▶ _What the task asks_: From the entries below, report how many lines contain the string "vagas". Give only that number.

[Saved entries]

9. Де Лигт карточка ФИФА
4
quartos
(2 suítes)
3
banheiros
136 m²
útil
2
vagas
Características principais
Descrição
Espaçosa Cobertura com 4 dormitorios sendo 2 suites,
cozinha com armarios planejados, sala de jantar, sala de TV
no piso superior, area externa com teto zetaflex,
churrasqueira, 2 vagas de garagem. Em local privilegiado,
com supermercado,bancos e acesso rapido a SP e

▶ _Written solution_: 2